**** Extracted data

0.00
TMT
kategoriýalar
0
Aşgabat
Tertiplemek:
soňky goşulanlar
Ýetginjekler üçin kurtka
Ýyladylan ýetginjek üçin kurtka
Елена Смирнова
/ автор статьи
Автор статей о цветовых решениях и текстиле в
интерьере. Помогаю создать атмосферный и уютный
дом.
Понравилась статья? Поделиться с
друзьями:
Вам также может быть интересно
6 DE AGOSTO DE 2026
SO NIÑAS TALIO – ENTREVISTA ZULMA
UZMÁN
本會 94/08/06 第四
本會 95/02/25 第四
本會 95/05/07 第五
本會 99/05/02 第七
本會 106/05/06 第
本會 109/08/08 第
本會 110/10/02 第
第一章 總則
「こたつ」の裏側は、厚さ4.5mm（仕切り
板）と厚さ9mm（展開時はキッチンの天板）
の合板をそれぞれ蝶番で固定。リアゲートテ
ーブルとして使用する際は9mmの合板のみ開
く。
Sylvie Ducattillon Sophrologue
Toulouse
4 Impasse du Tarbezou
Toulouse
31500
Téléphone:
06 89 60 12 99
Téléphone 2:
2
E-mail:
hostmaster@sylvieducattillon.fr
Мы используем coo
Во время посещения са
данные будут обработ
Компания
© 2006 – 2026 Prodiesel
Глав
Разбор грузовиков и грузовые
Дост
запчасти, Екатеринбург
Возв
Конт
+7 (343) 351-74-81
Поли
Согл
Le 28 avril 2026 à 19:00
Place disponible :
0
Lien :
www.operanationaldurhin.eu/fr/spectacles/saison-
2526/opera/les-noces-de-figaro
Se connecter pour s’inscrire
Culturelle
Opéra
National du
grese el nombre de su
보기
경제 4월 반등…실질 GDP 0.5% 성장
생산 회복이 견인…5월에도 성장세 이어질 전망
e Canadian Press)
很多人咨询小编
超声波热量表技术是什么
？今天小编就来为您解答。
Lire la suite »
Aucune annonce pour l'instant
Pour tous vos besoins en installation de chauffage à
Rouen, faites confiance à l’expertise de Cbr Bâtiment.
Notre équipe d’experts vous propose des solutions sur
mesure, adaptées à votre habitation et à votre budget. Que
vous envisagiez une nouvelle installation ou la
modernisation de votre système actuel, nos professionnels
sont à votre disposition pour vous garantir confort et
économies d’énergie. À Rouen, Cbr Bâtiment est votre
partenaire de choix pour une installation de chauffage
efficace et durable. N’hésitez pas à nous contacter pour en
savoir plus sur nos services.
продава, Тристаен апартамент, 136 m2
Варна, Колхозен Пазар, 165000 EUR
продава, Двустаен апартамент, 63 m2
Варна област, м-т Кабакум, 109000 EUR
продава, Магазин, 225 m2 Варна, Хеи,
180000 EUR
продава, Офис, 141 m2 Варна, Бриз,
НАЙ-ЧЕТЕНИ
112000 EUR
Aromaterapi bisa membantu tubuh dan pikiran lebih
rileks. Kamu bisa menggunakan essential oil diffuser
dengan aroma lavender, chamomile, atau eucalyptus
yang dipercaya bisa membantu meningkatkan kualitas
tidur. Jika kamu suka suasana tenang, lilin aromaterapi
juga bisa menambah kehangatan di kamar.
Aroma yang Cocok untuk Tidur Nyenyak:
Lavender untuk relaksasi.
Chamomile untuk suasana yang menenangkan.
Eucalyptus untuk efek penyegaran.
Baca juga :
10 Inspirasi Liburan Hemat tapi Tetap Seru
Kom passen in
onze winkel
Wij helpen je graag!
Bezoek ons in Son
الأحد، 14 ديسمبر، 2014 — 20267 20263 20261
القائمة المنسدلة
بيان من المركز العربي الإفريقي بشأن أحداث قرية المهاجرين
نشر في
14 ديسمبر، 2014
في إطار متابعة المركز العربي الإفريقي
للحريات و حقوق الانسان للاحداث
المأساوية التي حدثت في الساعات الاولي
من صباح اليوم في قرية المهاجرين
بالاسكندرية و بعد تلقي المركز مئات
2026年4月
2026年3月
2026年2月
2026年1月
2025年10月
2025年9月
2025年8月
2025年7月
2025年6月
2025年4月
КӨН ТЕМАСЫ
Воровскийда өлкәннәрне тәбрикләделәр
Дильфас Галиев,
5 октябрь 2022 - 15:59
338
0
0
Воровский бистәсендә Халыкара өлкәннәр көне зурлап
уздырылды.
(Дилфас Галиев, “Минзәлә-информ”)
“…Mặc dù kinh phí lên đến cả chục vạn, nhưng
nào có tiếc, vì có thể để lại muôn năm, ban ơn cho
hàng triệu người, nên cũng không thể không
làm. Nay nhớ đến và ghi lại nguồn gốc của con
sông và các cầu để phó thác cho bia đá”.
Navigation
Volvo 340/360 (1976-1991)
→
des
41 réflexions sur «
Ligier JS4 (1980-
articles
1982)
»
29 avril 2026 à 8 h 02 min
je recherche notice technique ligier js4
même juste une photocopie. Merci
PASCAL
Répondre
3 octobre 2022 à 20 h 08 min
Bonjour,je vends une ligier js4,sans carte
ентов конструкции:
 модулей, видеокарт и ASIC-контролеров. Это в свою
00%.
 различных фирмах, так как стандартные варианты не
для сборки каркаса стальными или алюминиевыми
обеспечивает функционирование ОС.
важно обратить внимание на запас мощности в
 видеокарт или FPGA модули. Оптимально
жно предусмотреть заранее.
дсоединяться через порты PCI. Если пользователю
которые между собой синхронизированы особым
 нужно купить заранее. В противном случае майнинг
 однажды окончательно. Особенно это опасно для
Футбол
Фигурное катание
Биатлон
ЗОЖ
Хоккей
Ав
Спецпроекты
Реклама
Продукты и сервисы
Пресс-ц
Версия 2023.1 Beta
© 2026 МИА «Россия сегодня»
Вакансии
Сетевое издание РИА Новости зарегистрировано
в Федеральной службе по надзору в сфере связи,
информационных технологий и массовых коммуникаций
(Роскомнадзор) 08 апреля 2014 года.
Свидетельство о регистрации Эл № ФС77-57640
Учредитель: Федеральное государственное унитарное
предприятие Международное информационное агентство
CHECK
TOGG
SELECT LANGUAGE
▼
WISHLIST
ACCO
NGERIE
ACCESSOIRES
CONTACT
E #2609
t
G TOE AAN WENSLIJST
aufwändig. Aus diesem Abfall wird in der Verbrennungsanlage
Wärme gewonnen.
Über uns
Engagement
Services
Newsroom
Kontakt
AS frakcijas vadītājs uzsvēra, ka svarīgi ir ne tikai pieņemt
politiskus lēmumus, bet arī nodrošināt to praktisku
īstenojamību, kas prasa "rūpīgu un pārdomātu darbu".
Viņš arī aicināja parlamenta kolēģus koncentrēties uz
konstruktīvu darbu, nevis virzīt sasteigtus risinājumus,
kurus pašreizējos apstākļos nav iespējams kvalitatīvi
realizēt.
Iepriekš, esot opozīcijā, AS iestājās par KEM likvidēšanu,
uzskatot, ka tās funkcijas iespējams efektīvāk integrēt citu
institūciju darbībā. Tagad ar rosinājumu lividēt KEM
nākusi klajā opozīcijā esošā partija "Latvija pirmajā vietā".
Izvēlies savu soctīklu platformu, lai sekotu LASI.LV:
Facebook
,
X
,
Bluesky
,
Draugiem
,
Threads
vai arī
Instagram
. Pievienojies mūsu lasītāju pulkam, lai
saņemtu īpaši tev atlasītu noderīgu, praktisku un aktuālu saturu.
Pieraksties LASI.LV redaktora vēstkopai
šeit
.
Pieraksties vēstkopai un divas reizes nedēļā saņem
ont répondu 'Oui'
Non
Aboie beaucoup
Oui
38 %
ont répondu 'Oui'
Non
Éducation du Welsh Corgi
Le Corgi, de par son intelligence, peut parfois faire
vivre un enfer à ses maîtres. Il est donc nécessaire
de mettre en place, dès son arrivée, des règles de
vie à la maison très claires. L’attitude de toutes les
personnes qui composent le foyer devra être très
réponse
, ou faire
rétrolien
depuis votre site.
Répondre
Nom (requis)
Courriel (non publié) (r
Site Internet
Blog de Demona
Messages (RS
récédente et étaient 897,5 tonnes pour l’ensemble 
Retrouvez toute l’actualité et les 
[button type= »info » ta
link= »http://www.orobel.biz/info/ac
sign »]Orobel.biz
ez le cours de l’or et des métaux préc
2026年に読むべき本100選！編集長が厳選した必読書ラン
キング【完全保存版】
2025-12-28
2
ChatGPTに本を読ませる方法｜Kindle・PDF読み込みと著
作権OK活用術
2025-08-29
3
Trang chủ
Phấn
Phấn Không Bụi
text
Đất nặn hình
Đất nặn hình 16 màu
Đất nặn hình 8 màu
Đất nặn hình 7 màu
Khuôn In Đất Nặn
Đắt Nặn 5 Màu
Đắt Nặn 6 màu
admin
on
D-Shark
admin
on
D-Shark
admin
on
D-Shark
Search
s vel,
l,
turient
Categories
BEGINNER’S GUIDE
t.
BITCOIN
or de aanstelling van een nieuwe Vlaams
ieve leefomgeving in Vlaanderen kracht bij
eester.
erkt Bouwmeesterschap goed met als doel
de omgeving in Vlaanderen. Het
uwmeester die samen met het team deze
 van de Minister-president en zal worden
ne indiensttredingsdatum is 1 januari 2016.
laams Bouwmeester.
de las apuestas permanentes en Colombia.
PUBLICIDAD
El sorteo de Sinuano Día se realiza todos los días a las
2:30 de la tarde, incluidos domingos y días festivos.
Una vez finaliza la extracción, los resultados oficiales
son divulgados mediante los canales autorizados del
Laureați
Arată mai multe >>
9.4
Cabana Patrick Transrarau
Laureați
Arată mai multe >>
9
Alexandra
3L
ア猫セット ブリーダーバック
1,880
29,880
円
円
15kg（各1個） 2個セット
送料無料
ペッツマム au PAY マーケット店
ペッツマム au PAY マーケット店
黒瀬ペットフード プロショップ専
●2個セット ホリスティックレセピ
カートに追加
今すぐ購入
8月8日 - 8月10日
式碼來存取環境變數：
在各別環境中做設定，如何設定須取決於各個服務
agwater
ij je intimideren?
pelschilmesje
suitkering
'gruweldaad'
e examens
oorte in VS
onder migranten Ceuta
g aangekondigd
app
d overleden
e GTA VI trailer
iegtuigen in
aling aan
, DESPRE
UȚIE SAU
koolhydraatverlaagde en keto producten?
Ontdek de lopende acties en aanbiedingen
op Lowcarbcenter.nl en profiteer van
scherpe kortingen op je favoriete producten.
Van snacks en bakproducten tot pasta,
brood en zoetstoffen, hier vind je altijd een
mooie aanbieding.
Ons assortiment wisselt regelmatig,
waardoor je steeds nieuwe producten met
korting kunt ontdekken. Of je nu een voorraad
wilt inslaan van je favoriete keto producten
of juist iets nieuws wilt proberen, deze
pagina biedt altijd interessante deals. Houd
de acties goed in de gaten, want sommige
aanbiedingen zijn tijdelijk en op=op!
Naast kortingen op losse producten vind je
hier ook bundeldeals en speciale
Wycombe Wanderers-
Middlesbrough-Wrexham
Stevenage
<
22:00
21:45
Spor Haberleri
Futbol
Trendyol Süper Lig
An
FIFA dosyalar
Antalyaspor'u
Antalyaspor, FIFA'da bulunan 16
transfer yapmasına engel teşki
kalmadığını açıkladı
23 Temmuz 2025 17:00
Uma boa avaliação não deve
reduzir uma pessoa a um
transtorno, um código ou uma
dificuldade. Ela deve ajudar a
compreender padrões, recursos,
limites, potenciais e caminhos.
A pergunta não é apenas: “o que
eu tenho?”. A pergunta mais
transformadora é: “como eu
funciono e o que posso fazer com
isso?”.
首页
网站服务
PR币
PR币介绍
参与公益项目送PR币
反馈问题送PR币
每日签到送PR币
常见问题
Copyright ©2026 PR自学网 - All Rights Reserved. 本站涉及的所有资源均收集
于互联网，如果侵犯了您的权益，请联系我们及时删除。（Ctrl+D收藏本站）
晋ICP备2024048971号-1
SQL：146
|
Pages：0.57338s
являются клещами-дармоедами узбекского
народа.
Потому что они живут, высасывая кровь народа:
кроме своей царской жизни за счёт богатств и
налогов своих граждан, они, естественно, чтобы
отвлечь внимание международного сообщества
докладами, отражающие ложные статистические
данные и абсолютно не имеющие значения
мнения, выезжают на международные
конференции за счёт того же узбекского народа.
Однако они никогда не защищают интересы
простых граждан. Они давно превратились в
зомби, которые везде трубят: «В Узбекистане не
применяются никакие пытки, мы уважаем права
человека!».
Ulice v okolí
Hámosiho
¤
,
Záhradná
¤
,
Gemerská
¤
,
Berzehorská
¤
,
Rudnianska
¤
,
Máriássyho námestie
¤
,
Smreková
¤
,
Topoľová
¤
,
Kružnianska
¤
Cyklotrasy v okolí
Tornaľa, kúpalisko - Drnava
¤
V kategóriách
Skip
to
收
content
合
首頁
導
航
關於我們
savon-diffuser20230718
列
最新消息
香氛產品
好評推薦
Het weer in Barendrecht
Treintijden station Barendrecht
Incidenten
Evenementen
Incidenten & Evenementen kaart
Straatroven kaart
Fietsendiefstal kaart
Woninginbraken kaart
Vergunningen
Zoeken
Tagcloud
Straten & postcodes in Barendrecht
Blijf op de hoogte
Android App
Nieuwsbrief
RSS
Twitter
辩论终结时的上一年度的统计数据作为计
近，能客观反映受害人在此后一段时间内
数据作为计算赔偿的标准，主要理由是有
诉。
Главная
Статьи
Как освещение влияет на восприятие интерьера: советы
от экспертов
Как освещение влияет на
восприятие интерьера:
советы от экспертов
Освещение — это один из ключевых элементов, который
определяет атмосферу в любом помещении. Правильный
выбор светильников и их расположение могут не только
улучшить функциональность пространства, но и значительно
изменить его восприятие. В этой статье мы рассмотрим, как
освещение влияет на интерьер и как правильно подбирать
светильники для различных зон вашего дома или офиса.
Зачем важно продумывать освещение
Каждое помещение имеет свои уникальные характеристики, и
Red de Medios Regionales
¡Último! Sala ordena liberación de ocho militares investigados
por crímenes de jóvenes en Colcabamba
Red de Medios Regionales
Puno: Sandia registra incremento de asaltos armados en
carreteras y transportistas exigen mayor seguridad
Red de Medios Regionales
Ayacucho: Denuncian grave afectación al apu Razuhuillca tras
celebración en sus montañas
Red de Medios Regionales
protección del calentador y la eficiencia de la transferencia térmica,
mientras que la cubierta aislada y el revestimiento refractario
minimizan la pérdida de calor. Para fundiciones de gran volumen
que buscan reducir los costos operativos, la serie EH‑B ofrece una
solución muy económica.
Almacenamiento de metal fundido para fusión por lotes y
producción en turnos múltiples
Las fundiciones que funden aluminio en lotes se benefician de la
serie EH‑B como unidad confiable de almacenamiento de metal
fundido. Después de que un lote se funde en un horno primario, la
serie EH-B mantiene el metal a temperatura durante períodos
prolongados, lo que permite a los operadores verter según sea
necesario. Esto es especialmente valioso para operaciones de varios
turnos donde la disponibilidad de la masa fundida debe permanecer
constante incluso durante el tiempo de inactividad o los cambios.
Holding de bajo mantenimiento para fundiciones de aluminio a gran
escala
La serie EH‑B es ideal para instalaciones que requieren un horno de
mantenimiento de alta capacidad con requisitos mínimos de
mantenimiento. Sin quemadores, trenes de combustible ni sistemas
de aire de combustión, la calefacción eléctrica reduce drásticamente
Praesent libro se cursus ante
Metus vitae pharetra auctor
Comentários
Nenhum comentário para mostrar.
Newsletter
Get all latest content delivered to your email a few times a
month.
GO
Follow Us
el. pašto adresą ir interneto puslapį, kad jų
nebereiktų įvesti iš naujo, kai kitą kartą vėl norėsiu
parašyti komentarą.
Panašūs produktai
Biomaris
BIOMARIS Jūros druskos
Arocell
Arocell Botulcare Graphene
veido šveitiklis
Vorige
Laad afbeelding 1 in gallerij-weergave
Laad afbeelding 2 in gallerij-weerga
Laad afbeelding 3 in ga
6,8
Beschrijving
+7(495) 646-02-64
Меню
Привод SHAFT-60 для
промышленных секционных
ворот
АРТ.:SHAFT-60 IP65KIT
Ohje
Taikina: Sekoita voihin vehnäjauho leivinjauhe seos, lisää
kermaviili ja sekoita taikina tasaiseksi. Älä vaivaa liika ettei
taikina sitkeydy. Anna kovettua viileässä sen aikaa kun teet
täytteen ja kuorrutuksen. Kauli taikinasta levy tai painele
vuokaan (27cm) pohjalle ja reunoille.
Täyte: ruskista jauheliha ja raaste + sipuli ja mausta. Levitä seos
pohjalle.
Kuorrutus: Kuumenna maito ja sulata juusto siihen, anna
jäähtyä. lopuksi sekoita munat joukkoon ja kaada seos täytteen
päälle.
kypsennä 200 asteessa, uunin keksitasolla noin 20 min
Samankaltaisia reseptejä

********

Extract, exactly, the lines above that begin at the line containing "АРТ.:SHAFT-60 IP65KIT" and end at the final line of the records; add no other text.

АРТ.:SHAFT-60 IP65KIT
Ohje
Taikina: Sekoita voihin vehnäjauho leivinjauhe seos, lisää
kermaviili ja sekoita taikina tasaiseksi. Älä vaivaa liika ettei
taikina sitkeydy. Anna kovettua viileässä sen aikaa kun teet
täytteen ja kuorrutuksen. Kauli taikinasta levy tai painele
vuokaan (27cm) pohjalle ja reunoille.
Täyte: ruskista jauheliha ja raaste + sipuli ja mausta. Levitä seos
pohjalle.
Kuorrutus: Kuumenna maito ja sulata juusto siihen, anna
jäähtyä. lopuksi sekoita munat joukkoon ja kaada seos täytteen
päälle.
kypsennä 200 asteessa, uunin keksitasolla noin 20 min
Samankaltaisia reseptejä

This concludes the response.